Your goal >>
The output is to match the entries below character for character.

Collected data:
⁂

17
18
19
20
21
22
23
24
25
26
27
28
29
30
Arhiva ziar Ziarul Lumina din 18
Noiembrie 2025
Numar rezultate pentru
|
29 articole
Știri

⁂

Solution to this exercise >>
17
18
19
20
21
22
23
24
25
26
27
28
29
30
Arhiva ziar Ziarul Lumina din 18
Noiembrie 2025
Numar rezultate pentru
|
29 articole
Știri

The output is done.